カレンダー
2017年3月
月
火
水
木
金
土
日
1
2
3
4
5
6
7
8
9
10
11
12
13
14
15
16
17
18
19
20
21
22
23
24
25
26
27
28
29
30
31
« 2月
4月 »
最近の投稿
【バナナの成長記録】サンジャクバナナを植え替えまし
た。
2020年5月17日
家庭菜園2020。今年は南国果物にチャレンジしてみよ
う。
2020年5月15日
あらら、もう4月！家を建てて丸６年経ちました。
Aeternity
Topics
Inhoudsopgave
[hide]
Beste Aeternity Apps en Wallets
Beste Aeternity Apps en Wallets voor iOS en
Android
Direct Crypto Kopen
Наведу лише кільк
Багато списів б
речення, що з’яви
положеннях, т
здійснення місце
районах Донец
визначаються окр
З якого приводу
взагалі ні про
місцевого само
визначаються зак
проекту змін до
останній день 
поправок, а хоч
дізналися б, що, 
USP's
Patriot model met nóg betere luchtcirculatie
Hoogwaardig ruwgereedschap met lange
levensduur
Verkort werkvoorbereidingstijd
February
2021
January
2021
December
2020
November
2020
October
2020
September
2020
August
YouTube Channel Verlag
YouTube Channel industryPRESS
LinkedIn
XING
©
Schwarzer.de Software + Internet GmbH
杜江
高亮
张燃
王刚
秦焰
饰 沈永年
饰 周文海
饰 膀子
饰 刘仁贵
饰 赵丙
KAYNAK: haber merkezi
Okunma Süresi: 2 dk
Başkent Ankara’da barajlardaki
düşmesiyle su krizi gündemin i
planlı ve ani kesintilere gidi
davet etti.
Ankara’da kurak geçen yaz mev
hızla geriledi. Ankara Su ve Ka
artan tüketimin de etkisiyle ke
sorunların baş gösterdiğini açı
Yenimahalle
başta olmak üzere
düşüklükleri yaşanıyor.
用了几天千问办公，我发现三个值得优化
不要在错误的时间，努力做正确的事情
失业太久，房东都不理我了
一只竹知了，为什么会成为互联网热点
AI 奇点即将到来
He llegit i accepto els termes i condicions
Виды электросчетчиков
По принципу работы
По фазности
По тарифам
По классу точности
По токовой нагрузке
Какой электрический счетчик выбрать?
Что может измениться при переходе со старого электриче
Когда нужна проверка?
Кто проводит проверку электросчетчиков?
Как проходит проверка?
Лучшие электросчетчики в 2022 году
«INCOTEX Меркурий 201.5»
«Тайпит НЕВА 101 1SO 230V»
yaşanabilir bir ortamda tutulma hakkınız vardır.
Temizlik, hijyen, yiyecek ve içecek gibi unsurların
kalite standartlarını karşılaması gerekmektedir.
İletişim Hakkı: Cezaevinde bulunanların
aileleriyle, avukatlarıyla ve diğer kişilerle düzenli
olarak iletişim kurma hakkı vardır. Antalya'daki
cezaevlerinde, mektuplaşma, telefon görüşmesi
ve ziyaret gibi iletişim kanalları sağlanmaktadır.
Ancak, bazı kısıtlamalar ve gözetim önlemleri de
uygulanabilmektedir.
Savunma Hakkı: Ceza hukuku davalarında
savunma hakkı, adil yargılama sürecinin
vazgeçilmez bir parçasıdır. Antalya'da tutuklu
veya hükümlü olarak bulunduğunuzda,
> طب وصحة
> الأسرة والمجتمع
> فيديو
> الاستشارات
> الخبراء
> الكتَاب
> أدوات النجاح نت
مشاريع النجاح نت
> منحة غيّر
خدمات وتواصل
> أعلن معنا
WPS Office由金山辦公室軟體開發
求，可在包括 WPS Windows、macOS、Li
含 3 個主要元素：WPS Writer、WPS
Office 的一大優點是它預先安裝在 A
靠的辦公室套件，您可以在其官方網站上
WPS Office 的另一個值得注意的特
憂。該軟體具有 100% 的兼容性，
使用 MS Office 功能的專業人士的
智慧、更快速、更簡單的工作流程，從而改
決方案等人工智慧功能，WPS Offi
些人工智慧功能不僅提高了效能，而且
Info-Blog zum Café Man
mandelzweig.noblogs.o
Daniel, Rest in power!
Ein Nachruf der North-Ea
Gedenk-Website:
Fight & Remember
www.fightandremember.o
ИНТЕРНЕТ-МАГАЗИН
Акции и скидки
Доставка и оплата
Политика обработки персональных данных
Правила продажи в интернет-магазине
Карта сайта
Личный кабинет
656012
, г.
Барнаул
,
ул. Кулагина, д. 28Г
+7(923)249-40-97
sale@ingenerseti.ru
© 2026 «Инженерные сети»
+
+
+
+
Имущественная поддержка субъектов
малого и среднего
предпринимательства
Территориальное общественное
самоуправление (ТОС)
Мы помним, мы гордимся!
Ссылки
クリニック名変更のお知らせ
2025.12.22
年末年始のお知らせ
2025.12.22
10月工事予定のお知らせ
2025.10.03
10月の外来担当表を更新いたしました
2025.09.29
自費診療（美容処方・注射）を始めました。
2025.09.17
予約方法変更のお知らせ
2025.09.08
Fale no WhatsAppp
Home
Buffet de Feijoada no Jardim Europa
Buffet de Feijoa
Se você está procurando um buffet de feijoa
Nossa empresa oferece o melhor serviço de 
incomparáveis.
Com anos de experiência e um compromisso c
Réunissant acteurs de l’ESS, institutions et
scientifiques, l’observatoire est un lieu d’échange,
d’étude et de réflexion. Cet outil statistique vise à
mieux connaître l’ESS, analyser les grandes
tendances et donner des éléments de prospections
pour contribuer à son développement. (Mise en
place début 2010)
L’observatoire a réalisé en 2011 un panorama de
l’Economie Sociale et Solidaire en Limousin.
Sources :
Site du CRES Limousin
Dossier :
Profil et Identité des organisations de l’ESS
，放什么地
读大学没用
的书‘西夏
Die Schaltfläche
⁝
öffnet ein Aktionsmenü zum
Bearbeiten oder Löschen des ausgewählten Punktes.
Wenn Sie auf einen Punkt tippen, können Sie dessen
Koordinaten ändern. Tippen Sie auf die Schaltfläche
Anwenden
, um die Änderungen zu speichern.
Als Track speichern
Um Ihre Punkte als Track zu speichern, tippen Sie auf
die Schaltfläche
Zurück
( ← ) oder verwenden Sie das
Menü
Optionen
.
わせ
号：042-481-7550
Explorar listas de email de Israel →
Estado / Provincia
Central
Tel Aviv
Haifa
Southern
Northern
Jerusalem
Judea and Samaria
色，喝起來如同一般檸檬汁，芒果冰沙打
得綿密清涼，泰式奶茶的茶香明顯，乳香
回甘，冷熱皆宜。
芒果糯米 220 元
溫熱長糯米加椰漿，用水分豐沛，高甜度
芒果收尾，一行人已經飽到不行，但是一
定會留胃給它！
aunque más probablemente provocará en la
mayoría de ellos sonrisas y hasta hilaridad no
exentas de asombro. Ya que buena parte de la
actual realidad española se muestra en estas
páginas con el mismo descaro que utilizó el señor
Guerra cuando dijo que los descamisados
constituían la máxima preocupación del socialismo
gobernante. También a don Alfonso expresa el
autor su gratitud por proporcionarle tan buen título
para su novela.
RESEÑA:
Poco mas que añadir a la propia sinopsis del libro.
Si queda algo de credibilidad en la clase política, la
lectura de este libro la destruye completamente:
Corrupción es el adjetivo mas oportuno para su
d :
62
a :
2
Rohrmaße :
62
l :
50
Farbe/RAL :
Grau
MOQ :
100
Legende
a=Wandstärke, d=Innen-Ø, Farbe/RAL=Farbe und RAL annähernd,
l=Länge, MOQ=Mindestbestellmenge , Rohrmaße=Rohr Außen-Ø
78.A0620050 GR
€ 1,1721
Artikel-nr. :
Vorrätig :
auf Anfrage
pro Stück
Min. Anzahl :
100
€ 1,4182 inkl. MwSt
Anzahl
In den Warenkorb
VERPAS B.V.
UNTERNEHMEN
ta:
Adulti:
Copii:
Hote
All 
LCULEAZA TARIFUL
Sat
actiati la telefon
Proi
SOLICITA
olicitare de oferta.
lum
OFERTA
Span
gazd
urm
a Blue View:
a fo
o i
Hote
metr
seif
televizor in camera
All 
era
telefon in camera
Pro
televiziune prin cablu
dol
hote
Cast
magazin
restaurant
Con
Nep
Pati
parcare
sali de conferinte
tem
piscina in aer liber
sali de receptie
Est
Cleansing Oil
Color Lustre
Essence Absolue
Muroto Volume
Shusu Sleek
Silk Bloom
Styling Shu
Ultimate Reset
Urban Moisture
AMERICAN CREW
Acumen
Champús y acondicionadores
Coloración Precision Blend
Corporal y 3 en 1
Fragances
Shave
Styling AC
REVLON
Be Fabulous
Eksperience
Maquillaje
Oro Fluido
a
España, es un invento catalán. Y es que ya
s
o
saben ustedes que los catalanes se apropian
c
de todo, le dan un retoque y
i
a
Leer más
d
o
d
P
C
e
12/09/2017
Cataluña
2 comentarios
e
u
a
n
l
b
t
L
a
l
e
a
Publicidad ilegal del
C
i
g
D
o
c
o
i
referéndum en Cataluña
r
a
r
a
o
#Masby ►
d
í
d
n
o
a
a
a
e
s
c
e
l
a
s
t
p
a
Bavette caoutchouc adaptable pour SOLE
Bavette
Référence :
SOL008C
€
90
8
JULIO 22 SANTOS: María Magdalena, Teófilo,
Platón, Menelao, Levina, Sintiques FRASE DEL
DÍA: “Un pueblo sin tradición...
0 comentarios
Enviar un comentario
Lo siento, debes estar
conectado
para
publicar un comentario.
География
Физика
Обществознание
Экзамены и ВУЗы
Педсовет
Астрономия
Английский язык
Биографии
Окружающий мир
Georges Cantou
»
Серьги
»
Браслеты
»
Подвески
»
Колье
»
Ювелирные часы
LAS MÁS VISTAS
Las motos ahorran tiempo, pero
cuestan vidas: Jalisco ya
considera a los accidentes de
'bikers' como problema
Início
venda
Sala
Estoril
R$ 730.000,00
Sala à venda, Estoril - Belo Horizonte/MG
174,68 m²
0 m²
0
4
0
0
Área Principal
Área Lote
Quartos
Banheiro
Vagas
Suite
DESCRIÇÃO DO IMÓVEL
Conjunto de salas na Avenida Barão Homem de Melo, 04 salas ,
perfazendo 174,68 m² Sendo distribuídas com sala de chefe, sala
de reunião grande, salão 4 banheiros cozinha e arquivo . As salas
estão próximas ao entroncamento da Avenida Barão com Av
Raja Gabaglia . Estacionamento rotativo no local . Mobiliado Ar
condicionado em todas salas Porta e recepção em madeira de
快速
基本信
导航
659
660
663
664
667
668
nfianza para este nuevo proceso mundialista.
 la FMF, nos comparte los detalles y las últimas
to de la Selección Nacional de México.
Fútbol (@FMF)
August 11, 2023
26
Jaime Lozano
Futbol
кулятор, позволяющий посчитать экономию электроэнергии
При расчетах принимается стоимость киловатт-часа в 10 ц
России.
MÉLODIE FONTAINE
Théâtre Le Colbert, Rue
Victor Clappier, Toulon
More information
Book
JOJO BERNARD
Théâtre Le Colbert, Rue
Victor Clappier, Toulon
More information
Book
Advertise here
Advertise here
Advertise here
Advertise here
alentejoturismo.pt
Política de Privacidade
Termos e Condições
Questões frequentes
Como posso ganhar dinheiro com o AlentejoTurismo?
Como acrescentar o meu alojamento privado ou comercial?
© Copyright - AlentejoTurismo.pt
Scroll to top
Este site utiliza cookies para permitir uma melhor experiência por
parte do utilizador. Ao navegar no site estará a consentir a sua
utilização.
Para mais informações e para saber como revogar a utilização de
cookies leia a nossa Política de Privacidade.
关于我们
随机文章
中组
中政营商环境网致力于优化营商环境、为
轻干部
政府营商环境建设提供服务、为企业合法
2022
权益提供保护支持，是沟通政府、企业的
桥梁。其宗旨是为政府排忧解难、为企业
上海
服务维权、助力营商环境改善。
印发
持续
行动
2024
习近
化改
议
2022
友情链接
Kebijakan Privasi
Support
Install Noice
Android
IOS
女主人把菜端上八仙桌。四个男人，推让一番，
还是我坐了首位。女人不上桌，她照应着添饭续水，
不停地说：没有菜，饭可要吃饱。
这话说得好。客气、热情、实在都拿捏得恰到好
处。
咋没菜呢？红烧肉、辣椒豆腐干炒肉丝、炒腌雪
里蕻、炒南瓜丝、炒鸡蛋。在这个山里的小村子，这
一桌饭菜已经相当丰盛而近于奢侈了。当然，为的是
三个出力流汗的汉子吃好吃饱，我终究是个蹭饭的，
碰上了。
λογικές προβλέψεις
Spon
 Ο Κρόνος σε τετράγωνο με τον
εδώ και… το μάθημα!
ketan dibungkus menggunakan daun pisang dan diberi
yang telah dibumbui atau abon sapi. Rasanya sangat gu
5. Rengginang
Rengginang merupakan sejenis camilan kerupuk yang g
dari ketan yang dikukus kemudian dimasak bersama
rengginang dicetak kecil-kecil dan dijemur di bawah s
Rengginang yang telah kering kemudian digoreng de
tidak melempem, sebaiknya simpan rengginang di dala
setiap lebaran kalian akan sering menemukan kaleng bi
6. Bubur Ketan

____

Task prompt:
Report each line of the records that holds the word "Rohrmaße".

Response to the task:
Rohrmaße :
l=Länge, MOQ=Mindestbestellmenge , Rohrmaße=Rohr Außen-Ø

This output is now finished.